Australian Book Review March 2003


 

Gallery Notes
Morag Fraser



IN 1868 HENRY JAMES paid a visit to 'Mr. Wm. Morris, Poet' in Queen Square. It was, he told his sister, the 'crowning day' of his visit to London. Mrs Morris (who was afflicted with toothache throughout the visit) he describes as 'an apparition of fearful and wonderful intensity'. There is, as Morris's sparkling biographer, Fiona McCarthy, remarks, 'a very transatlantic sense of marvel' in James's description. There is also a Jamesian intuitiveness. About Jane Morris, née Burden, muse (and lover?) to Dante Gabriel Rossetti as well as Morris, he is astute: 'It's hard to say whether she's a grand synthesis of all the pre-Raphaelite pictures ever made — or they a "keen analysis" of her — whether she's an original or a copy.' But about William Morris, James has no reservation. He is an original, 'an extraordinary example, in short, of a delicate sensitive genius and taste, saved by a perfectly healthy body and temper. All his designs are quite as good (or rather nearly so) as his poetry.'

Christopher Menz, who has now curated and written the catalogues for two splendid Morris exhibitions for the Art Gallery of South Australia, concerns himself more with Morris's designs than his poetry. But the characteristic virtue of Menz's enterprise has been to set his readers and exhibition viewers off on a quest for this squat Victorian giant of a man, this 'hedgehog with nastiness', as he described himself in the year of Henry James's visit.

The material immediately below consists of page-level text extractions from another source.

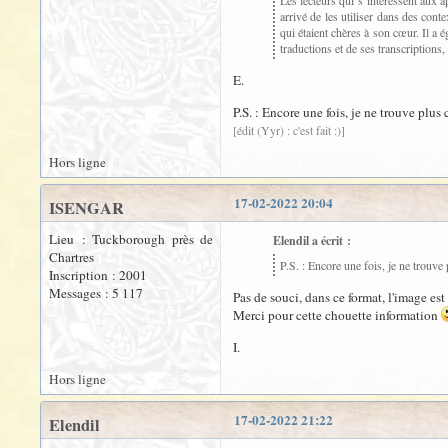
arrivé de les utiliser dans des con
qui étaient chères à son cœur. Il a 
traductions et de ses transcriptions,
E.
P.S. : Encore une fois, je ne trouve plu
[édit (Yyr) : c'est fait :)]
Hors ligne
17-02-2022 20:04
ISENGAR
Lieu : Tuckborough près de
Elendil a écrit :
Chartres
P.S. : Encore une fois, je ne trouv
Inscription : 2001
Messages : 5 117
Pas de souci, dans ce format, l'image est
Merci pour cette chouette information
I.
Hors ligne
17-02-2022 21:22
Elendil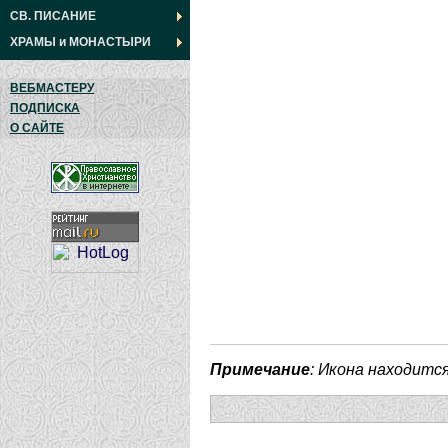
СВ. ПИСАНИЕ
ХРАМЫ
и
МОНАСТЫРИ
ВЕБМАСТЕРУ
ПОДПИСКА
О САЙТЕ
Примечание
: Икона находитс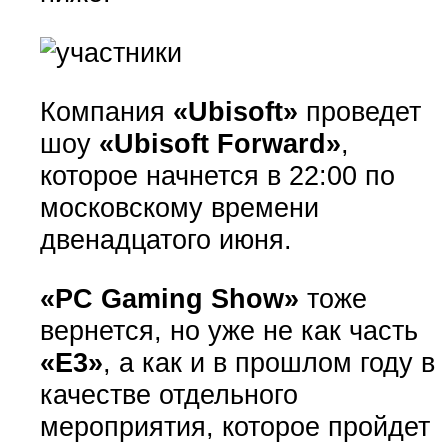
Компания
«Ubisoft»
проведет
шоу
«Ubisoft Forward»
,
которое начнется в 22:00 по
московскому времени
двенадцатого июня.
«PC Gaming Show»
тоже
вернется, но уже не как часть
«E3»
, а как и в прошлом году в
качестве отдельного
мероприятия, которое пройдет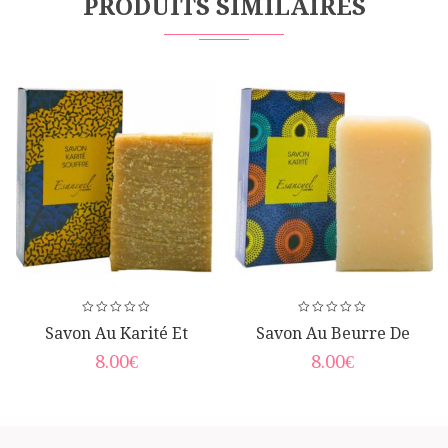
PRODUITS SIMILAIRES
Savon Au Karité Et
Savon Au Beurre De
Souffre
Karité
8.00
€
8.00
€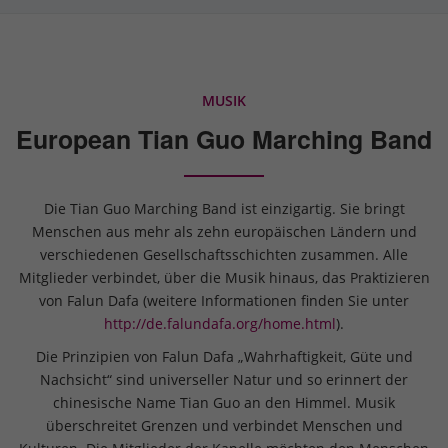
MUSIK
European Tian Guo Marching Band
Die Tian Guo Marching Band ist einzigartig. Sie bringt
Menschen aus mehr als zehn europäischen Ländern und
verschiedenen Gesellschaftsschichten zusammen. Alle
Mitglieder verbindet, über die Musik hinaus, das Praktizieren
von Falun Dafa (weitere Informationen finden Sie unter
http://de.falundafa.org/home.html
).
Die Prinzipien von Falun Dafa „Wahrhaftigkeit, Güte und
Nachsicht“ sind universeller Natur und so erinnert der
chinesische Name Tian Guo an den Himmel. Musik
überschreitet Grenzen und verbindet Menschen und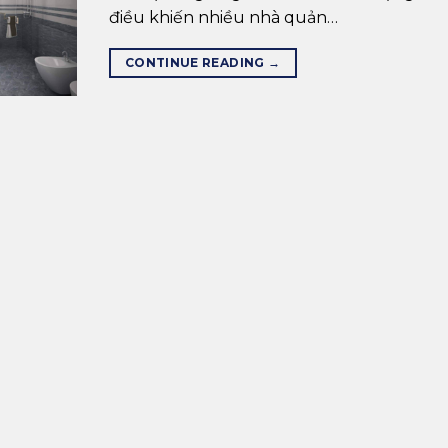
điều khiến nhiều nhà quản…
CONTINUE READING
→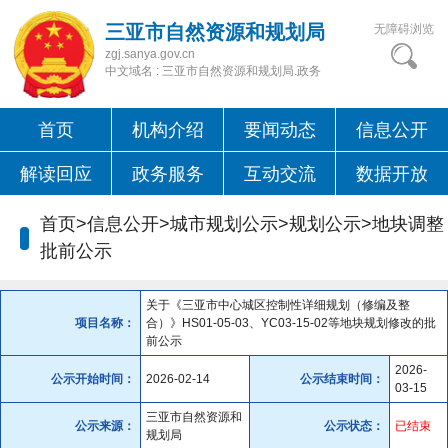
三亚市自然资源和规划局
无障碍浏览
zgj.sanya.gov.cn
中文域名 : 三亚市自然资源和规划局.政务
首页
机构介绍
要闻动态
信息公开
解读回应
政务服务
互动交流
数据开放
首页>信息公开>城市规划公示>规划公示>
地块调整
批前公示
关于《三亚市中心城区控制性详细规划（修编及整
项目名称：
合）》HS01-05-03、YC03-15-02等地块规划修改的批
前公示
2026-
公示开始时间：
2026-02-14
公示结束时间：
03-15
三亚市自然资源和
公示来源：
公示状态：
已结束
规划局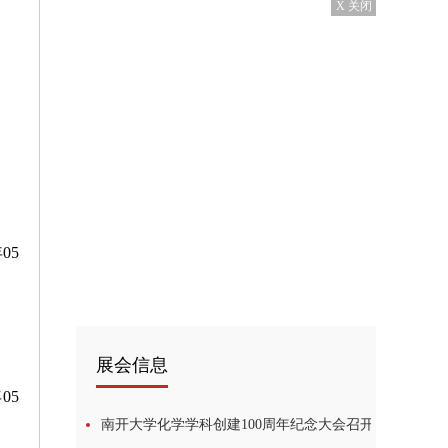
X 关闭
05
展会信息
05
南开大学化学学科创建100周年纪念大会召开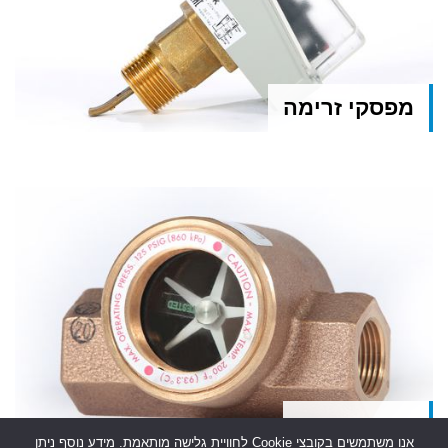
מפסקי זרימה
מראי זרימה
אנו משתמשים בקובצי Cookie לחוויית גלישה מותאמת. מידע נוסף ניתן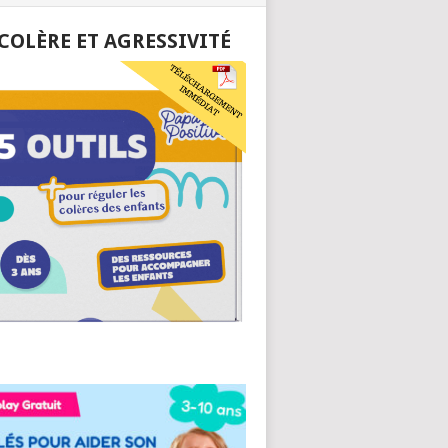
 COLÈRE ET AGRESSIVITÉ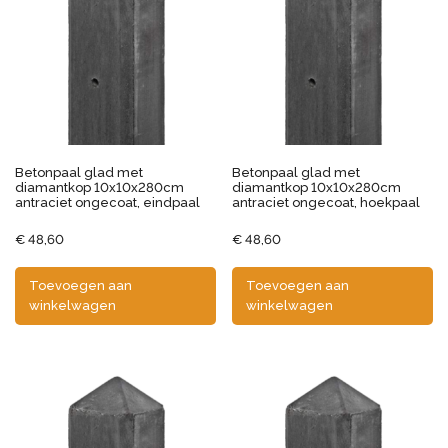
Betonpaal glad met
Betonpaal glad met
diamantkop 10x10x280cm
diamantkop 10x10x280cm
antraciet ongecoat, eindpaal
antraciet ongecoat, hoekpaal
€
48,60
€
48,60
Toevoegen aan
Toevoegen aan
winkelwagen
winkelwagen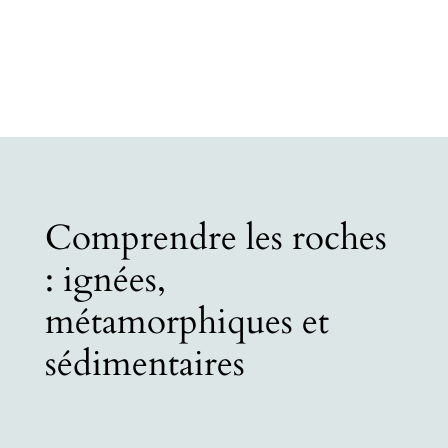
Comprendre les roches
: ignées,
métamorphiques et
sédimentaires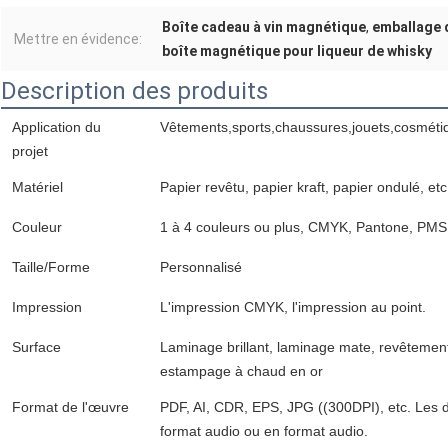
Boîte cadeau à vin magnétique
,
emballage 
Mettre en évidence:
boîte magnétique pour liqueur de whisky
Description des produits
Application du
Vêtements,sports,chaussures,jouets,cosmétiqu
projet
Matériel
Papier revêtu, papier kraft, papier ondulé, etc
Couleur
1 à 4 couleurs ou plus, CMYK, Pantone, PMS,
Taille/Forme
Personnalisé
Impression
L'impression CMYK, l'impression au point.
Surface
Laminage brillant, laminage mate, revêteme
estampage à chaud en or
Format de l'œuvre
PDF, AI, CDR, EPS, JPG ((300DPI), etc. Les 
format audio ou en format audio.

And what a grand prodigy he is. Menz, who possesses the tact and scholarship of a curator, not the flourish of a biographer, makes no fabulous claims for Morris. Morris's greatest skill as a designer, he notes, was his ability to create repeating patterns. Faint praise? No, because via the new catalogue and exhibition, Morris & Co. (which follow Morris & Company: Pre-Raphaelites and the Arts and Crafts Movement in South Australia, 1994), Menz also documents the man's extraordinary range, industry and energy — the socialist reformer as well as the meticulous draftsman_designer, the father, husband, lecturer, industrial innovator, champion of women, craft and craftspeople, and tireless poet ('if a chap can't compose an epic while he's weaving tapestry he had better shut up'). That perfectly healthy body that James remarked was to be worn out by maniacal labour. Morris's fatal illness, his physician claimed, was 'simply being William Morris, and having done more work than most ten men'.

Morris — English and diffident (Rossetti, brilliant and unkind, drew him as a fat wombat) — nonetheless had the measure of his own ambition. In the industrial England of 1861, minor arts (decorating, furnishing, printing etc.) were, Morris declared, in a state of 'complete degradation', so 'with the conceited courage of a young man I set myself to reforming all that'. And reform all that he did, in a style that drew intelligently from, and in some cases gave back to, the great decorative traditions of Egypt, Persia and India. (By the early twentieth century, Menz notes, Morris's firm was supplying dyed silks, wools and linen thread to India, thus assisting the revival of that country's embroidery industry.) What Morris worked into his repeating patterns — wallpapers, fabrics, carpets, tapestries, tiles, stained glass, typefaces and calligraphy — was an England that he understood with the keen, retentive eye of a child and the skill of a master craftsman who knew not just how but why one might make things of utility and beauty.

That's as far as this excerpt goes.